Problem requirements =>
Would you please transcribe exactly the lines from the one containing "052-4555041" through the end of the material below, and only those?

───

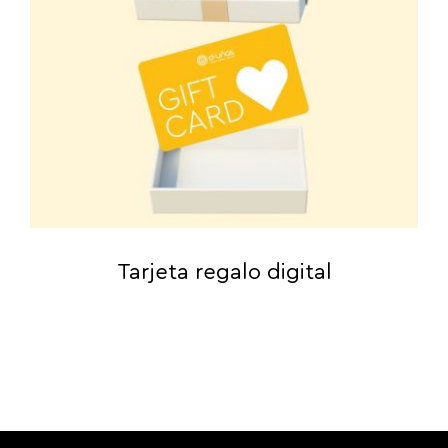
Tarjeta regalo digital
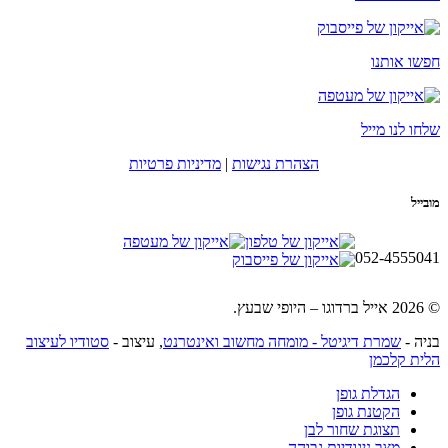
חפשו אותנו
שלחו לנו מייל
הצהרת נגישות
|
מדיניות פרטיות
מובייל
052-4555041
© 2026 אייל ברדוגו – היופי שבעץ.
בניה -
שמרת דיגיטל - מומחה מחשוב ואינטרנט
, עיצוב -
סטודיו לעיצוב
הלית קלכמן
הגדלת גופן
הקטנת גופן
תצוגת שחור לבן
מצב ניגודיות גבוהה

───

The answer =>
052-4555041
© 2026 אייל ברדוגו – היופי שבעץ.
בניה -
שמרת דיגיטל - מומחה מחשוב ואינטרנט
, עיצוב -
סטודיו לעיצוב
הלית קלכמן
הגדלת גופן
הקטנת גופן
תצוגת שחור לבן
מצב ניגודיות גבוהה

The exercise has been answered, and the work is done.